Dans un vestiaire proche, je trouve des
toilettes, j’en avais bien besoin, ma vessie s’est remise à fonctionner, c’est
douloureux. Je me lave sommairement au lavabo, je me délecte de l’eau chaude
mais j’ai froid, un pull et un pantalon abandonnés là, bien que trop grands
font l’affaire de manière provisoire. Le bâtiment semble désert mais je me méfie.
J’ai faim.
Je trouve le poste de sécurité, le gardien n’est
pas là, il a dû aller faire sa ronde car les caméras sont allumées, il y a
quelqu’un qui veille. Soulagé, je remarque que les caméras ne filment que l’extérieur
du bâtiment. Mais je dois trouver une autre porte de sortie.
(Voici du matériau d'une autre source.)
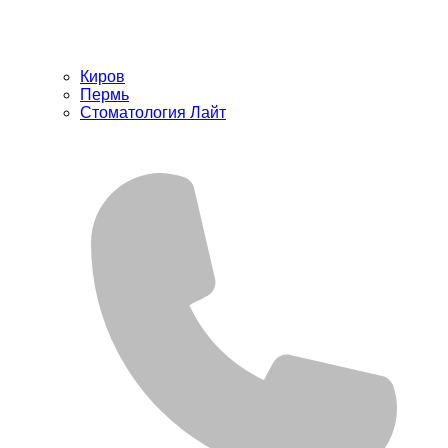
Киров
Пермь
Стоматология Лайт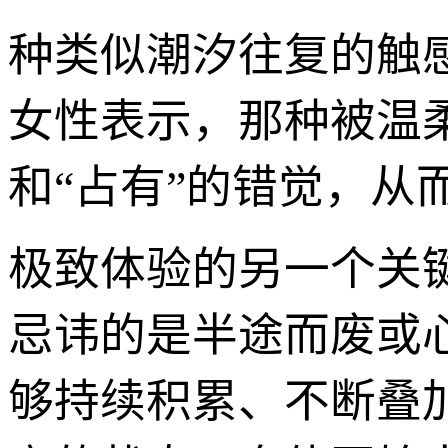
种类似潮汐往复的触
女性表示，那种被温
和“占有”的错觉，从
极致体验的另一个关
忌讳的是半途而废或心
够持续积累、不断叠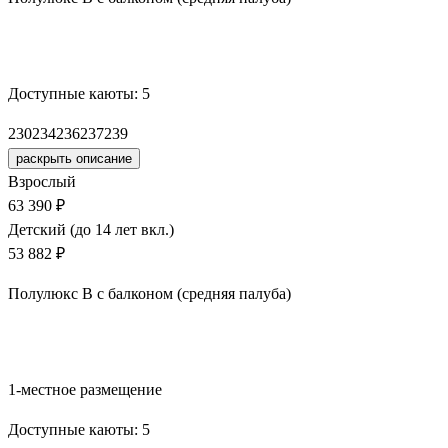
Забронировать
Доступные каюты:
5
230
234
236
237
239
раскрыть описание
Взрослый
63 390 ₽
Детский (до 14 лет вкл.)
53 882 ₽
Полулюкс В с балконом (средняя палуба)
Забронировать
1-местное размещение
Доступные каюты:
5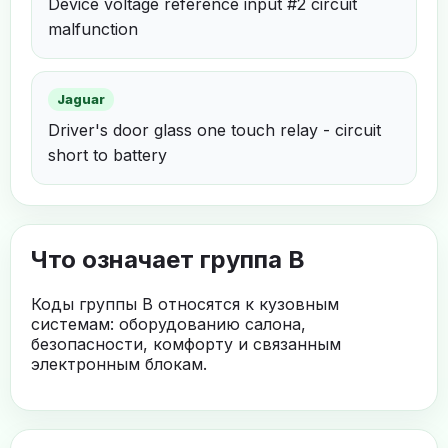
Device voltage reference input #2 circuit
malfunction
Jaguar
Driver's door glass one touch relay - circuit
short to battery
Что означает группа B
Коды группы B относятся к кузовным
системам: оборудованию салона,
безопасности, комфорту и связанным
электронным блокам.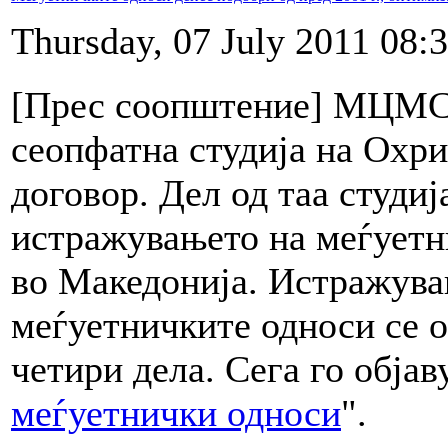
Thursday, 07 July 2011 08:
[Прес соопштение] МЦМС
сеопфатна студија на Охр
договор. Дел од таа студиј
истражувањето на меѓуетн
во Македонија. Истражува
меѓуетничките односи се о
четири дела. Сега го објав
меѓуетнички односи
".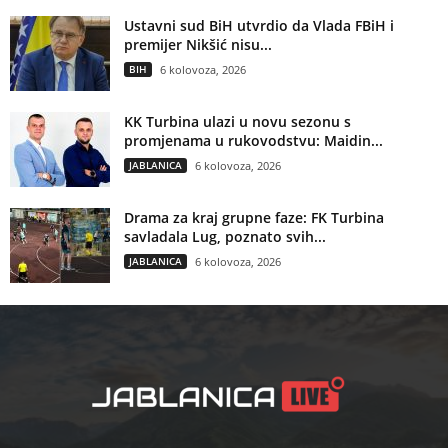
Ustavni sud BiH utvrdio da Vlada FBiH i
premijer Nikšić nisu...
BIH
6 kolovoza, 2026
KK Turbina ulazi u novu sezonu s
promjenama u rukovodstvu: Maidin...
JABLANICA
6 kolovoza, 2026
Drama za kraj grupne faze: FK Turbina
savladala Lug, poznato svih...
JABLANICA
6 kolovoza, 2026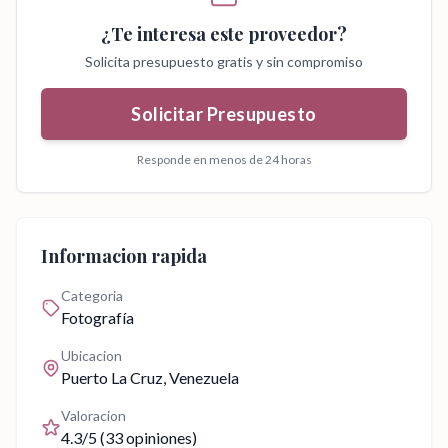
¿Te interesa este proveedor?
Solicita presupuesto gratis y sin compromiso
Solicitar Presupuesto
Responde en menos de 24 horas
Informacion rapida
Categoria
Fotografía
Ubicacion
Puerto La Cruz
, Venezuela
Valoracion
4.3
/5 (
33
opiniones)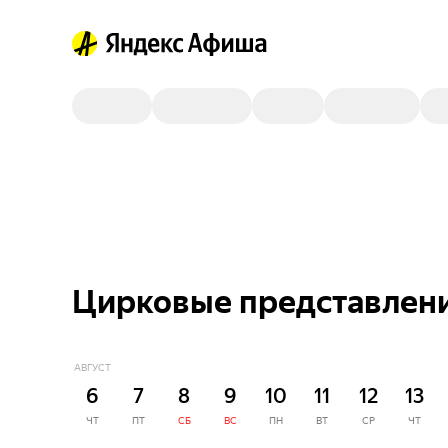
Цирковые представлен
АВГУСТ
6
7
8
9
10
11
12
13
ЧТ
ПТ
СБ
ВС
ПН
ВТ
СР
ЧТ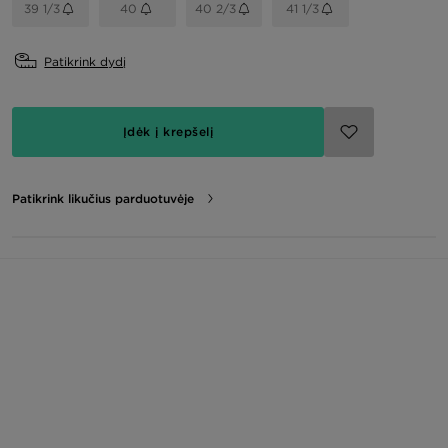
39 1/3
40
40 2/3
41 1/3
Patikrink dydį
Įdėk į krepšelį
Patikrink likučius parduotuvėje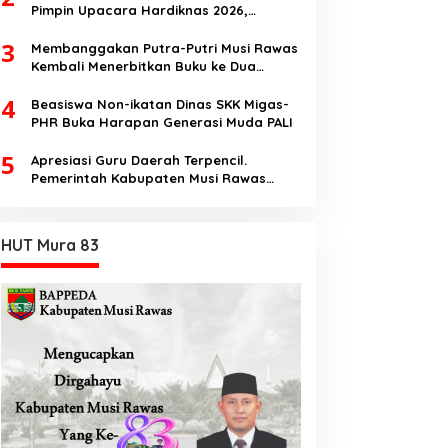
Ikhlas Jawilan
Pimpin Upacara Hardiknas 2026,
Pentingnya Pendidikan Berkualitas dan
3
berakhlak
Membanggakan Putra-Putri Musi Rawas
Kembali Menerbitkan Buku ke Dua
Dengan Tema Hukum Acara Perdata
4
Beasiswa Non-ikatan Dinas SKK Migas-
PHR Buka Harapan Generasi Muda PALI
5
Apresiasi Guru Daerah Terpencil.
Pemerintah Kabupaten Musi Rawas
Utara memberi Insentif Tambahan
HUT Mura 83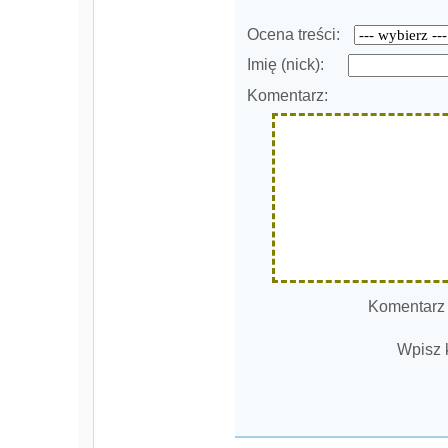
Ocena treści:
Imię (nick):
Komentarz:
Komentarz
Wpisz 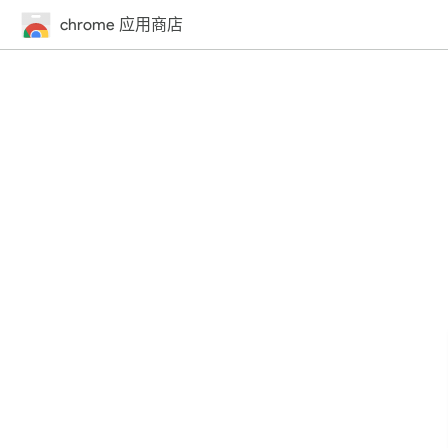
chrome 应用商店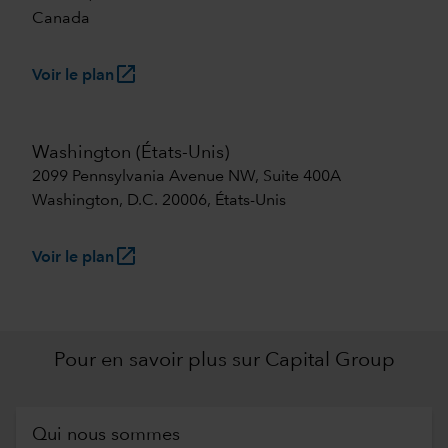
Canada
launch
Voir le plan
Washington (États-Unis)
2099 Pennsylvania Avenue NW, Suite 400A
Washington, D.C. 20006, États-Unis
launch
Voir le plan
Pour en savoir plus sur Capital Group
Qui nous sommes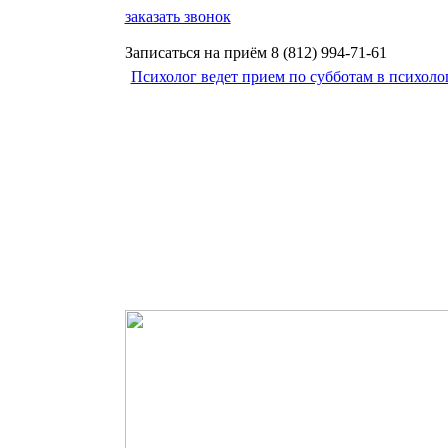
заказать звонок
Записаться на приём
8 (812)
994-71-61
Психолог ведет прием по субботам в психоло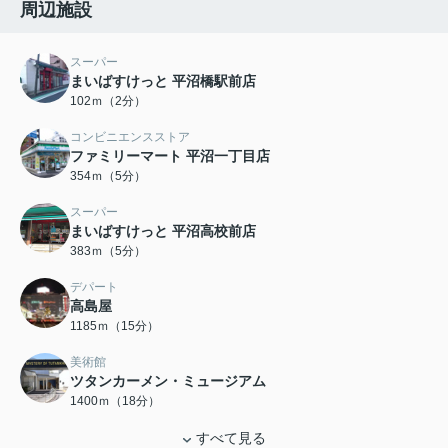
周辺施設
スーパー
まいばすけっと 平沼橋駅前店
102ｍ（2分）
コンビニエンスストア
ファミリーマート 平沼一丁目店
354ｍ（5分）
スーパー
まいばすけっと 平沼高校前店
383ｍ（5分）
デパート
高島屋
1185ｍ（15分）
美術館
ツタンカーメン・ミュージアム
1400ｍ（18分）
すべて見る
« Privé », ce panneau annonce la
salle d’archives, je trouve mon dossier et je prends de notes sur mon cahier.
« Sujet
23 512
Volontaire :
Non Condamné : Oui
Maxime
VUELTO a été condamné en 2 124 à la cryogénisation pour avoir participé à
une manifestation contre le régime.
Sujet
masculin de 16 ans, né le 25 mai 2 108 à Paris, étudiant en lettres
classiques. Pas de famille. Dernière adresse connue : 12 rue du moulin
bleu à Sainte-Marie.
L’opération
s’est bien déroulée. Groupe sanguin : A + Maladies : Néant Signes
particuliers : Néant. Bonne santé générale.
Observations :
Bon état général, ne posera pas de problème de conservation. »
Ma
vie résumée en moins de dix lignes et je n’en sais pas plus. Je fouille la
salle d’archives rapidement, je trouve un dossier sur le bâtiment et les codes
des alarmes ainsi que celui pour déclencher un réveil généralisé. Je retrouve
la salle d’où je viens et j’entre le code pour « réveil rapide avec
ouverture programmée ». Je laisse la lumière allumée ainsi qu’une brève
note sur le bureau qui explique la situation ainsi que le code de sortie et un
plan sommaire à mes compagnons de cryogénisation. Ils se débrouilleront bien
sans moi!
La sortie est devant moi, je tape le code le cœur battant ; et s’ils l’avaient changé. La porte s’ouvre en silence, j’espère qu’il n’y pas de grille. Mais non, nous sommes en pleine campagne, en plein milieu de la nuit. J’ignore où je suis mais j’ai une destination : 12 rue du moulin bleu à Sainte-Marie.